Now that NOAA has locked in Lin’s model, Mass wants to see a commitment to ongoing improvements—a sentiment shared by Lin himself. “The way you catch up to the other guys,” Lin says, “is to keep improving faster than them.”
There are advances underway well beyond computer-model upgrades, and in many cases the U.S. defines the cutting edge. GOES-16, a new weather satellite that was launched in 2016 and became operational late last year, is providing unprecedented imagery of storms and the atmosphere, and can even observe lightning from space, which can help improve tornado-warning lead times. (A sister satellite launched this year, GOES-17, is now in a testing phase and has suffered some technical problems, but is also sending back astounding views.)
NOAA expects to eventually improve the reliability of forecasts 30 days out, and even advance overviews of the entire hurricane season.

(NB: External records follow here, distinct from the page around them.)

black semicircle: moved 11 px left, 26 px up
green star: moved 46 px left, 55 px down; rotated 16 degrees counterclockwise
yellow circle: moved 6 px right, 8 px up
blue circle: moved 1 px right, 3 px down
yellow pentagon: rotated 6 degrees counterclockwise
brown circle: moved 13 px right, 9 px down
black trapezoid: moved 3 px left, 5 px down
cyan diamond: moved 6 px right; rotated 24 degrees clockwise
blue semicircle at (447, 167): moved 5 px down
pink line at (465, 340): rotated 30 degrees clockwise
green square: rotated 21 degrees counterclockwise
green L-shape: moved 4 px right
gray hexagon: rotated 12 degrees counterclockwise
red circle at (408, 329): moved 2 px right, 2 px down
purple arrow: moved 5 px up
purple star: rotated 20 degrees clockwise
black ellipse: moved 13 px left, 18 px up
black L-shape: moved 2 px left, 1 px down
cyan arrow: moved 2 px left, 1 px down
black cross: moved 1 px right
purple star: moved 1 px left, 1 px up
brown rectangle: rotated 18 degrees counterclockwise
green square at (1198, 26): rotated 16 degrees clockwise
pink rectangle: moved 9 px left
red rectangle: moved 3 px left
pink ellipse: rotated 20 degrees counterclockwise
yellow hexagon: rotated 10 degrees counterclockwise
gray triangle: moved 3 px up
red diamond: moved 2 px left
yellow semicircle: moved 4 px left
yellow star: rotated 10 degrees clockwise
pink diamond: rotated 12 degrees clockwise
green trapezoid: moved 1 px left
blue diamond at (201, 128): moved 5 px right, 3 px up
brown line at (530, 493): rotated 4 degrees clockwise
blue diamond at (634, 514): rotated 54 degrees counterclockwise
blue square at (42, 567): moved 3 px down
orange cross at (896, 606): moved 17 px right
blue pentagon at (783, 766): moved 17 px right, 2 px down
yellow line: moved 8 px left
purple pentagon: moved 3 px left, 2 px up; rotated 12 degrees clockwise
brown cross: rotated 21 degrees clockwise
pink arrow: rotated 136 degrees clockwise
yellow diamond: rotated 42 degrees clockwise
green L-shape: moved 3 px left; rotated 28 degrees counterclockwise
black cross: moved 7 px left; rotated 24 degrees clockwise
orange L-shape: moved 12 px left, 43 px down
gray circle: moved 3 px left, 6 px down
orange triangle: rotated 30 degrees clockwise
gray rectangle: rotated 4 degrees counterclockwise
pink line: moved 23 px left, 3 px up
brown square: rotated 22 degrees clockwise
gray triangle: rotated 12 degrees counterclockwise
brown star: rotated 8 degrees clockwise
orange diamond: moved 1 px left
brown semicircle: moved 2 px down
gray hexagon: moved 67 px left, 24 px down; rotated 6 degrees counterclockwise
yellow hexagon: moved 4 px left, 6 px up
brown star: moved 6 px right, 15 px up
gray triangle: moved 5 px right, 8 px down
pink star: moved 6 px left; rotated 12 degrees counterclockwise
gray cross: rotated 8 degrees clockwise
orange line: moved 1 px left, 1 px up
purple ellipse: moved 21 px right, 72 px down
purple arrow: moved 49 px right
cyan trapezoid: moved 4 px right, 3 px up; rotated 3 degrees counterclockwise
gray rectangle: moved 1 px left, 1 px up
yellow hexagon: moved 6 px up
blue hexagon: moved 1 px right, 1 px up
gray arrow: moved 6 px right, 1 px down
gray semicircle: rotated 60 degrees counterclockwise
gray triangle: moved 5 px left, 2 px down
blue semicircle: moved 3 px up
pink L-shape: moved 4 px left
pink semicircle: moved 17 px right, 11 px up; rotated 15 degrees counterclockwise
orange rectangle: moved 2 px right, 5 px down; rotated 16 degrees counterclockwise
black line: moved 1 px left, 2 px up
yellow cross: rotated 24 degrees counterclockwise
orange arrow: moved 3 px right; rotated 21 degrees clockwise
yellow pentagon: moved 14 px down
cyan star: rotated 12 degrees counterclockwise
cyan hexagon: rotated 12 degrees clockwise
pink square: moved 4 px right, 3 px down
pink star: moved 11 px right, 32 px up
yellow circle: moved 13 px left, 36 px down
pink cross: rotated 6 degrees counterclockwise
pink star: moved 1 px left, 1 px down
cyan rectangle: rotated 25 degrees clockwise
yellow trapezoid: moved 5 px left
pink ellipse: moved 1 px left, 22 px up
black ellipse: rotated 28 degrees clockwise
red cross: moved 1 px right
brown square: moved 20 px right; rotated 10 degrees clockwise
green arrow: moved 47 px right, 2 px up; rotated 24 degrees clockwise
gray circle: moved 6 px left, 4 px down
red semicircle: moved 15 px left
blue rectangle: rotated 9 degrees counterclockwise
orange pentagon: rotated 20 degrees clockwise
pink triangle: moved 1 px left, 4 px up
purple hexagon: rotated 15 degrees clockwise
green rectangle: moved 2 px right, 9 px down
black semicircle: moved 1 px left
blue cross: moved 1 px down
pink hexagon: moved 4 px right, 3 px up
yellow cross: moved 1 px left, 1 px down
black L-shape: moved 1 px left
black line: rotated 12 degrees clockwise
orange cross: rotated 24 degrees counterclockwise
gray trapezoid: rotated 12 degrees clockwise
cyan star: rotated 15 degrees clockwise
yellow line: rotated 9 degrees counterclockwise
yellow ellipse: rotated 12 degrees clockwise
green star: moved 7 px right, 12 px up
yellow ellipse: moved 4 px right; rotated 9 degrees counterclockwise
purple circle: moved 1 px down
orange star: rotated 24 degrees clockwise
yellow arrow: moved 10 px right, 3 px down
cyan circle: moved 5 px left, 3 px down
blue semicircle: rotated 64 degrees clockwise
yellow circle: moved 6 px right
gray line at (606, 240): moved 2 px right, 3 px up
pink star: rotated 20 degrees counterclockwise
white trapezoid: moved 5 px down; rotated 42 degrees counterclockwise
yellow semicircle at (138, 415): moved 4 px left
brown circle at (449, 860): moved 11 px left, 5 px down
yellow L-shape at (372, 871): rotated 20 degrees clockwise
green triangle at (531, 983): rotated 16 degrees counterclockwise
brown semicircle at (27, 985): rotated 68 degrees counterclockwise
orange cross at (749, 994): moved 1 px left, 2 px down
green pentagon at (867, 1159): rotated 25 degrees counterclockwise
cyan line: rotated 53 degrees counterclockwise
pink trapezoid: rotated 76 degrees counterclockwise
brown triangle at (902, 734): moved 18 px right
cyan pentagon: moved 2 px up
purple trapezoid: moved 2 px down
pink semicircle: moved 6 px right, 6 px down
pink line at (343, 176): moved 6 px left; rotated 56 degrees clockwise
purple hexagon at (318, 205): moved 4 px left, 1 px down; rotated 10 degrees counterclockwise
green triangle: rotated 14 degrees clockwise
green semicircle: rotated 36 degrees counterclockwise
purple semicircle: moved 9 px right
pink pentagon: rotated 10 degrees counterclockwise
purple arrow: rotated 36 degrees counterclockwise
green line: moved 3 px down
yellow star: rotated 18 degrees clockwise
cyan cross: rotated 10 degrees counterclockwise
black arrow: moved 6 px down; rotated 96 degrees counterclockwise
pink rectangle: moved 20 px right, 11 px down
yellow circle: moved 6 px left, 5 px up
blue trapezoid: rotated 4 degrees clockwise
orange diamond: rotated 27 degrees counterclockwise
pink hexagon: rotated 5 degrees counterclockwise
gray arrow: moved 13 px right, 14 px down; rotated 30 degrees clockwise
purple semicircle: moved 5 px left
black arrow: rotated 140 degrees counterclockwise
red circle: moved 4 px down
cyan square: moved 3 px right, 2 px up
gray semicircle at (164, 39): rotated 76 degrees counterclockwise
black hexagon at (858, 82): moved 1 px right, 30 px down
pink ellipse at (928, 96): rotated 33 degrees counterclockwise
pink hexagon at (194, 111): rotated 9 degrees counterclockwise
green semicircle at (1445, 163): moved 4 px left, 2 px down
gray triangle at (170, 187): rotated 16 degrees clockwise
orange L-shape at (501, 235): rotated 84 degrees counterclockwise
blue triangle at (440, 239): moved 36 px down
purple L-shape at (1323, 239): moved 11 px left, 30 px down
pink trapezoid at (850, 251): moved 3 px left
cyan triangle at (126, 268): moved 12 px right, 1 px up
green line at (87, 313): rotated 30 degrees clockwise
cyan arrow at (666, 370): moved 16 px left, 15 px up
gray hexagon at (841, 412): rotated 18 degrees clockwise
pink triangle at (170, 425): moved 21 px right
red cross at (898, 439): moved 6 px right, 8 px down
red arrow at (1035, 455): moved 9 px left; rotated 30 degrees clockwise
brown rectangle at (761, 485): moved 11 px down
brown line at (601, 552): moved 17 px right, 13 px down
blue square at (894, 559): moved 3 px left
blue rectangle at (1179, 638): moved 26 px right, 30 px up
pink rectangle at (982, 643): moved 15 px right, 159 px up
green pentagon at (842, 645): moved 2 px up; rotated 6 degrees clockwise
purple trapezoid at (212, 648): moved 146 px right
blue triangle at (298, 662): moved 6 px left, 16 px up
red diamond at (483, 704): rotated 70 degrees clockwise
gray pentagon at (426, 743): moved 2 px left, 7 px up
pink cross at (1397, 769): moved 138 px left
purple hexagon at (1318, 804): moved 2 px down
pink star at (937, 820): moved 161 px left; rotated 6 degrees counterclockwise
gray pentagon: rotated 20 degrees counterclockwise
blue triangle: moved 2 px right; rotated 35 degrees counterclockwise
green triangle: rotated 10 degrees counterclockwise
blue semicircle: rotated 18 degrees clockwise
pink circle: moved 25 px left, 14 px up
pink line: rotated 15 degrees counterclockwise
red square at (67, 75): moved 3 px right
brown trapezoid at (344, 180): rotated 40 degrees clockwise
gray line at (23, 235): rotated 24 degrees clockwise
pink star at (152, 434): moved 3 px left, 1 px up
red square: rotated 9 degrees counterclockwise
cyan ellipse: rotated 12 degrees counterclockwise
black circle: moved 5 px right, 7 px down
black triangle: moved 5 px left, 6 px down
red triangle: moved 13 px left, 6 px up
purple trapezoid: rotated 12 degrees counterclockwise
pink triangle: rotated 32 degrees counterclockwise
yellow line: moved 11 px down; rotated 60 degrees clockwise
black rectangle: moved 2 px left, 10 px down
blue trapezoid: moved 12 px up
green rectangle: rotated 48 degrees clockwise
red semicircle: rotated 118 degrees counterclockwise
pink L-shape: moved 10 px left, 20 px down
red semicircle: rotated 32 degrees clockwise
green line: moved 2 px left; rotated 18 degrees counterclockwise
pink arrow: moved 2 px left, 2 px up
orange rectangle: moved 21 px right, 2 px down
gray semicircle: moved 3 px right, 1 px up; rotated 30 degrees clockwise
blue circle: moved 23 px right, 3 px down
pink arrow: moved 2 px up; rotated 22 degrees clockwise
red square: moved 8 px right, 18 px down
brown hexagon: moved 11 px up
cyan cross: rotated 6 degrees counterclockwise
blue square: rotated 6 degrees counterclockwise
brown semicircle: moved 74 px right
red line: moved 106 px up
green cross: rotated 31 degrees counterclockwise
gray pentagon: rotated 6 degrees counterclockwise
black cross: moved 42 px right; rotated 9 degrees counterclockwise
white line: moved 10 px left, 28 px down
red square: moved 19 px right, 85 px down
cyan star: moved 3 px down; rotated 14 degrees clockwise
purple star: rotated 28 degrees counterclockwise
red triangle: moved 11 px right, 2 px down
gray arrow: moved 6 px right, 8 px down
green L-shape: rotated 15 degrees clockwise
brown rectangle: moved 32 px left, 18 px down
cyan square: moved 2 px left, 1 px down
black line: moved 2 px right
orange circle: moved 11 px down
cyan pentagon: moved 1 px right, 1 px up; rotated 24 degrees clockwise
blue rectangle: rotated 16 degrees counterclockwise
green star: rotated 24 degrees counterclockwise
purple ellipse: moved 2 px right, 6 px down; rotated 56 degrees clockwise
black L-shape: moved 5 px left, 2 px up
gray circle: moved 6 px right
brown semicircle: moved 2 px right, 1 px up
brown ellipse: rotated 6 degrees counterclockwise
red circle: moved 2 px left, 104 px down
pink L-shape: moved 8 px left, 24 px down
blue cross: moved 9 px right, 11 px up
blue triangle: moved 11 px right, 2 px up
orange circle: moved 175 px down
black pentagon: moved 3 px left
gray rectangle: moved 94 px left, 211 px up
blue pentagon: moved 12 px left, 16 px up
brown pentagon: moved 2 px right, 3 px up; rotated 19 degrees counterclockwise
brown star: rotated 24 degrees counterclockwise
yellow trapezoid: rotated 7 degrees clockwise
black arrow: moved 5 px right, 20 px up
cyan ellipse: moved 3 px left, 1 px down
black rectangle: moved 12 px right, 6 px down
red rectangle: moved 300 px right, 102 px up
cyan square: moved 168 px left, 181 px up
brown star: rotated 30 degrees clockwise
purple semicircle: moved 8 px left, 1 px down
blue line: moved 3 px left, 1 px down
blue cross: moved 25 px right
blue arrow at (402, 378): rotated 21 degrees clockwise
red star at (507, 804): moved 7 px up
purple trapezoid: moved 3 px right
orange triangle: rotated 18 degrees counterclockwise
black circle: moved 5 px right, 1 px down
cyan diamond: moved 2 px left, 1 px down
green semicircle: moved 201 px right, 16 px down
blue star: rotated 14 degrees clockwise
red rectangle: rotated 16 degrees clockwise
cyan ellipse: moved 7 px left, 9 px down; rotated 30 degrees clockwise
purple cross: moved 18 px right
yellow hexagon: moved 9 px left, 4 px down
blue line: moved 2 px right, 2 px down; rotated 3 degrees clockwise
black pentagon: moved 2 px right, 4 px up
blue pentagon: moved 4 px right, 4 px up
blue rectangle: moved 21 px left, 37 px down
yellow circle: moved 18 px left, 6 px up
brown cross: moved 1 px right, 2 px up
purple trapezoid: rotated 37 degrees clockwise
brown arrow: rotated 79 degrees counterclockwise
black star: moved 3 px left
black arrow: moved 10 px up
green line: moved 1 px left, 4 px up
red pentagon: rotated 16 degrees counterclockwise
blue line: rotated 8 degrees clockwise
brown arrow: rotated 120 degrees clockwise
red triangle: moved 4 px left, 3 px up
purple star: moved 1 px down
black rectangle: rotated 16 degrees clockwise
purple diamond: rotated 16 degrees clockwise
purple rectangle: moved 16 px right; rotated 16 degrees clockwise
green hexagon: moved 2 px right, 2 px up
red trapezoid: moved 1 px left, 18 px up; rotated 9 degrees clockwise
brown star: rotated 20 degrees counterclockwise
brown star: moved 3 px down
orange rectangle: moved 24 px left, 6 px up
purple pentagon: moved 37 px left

On May 24, NOAA issued its 2018 Atlantic hurricane–season forecast, predicting a 70% chance of 10 to 16 named storms, of which five to nine could become hurricanes, including one to four major hurricanes-—a near or above-normal outlook.
With the first day of school just a few weeks away, Alan Walters is keeping a close eye on those outlooks back at his Georgetown County schools office. “The more notice we can get, the better,” he says. He just hopes that, whether those storms require a cancelled football game or mass evacuations, the families of South Carolina heed the warnings.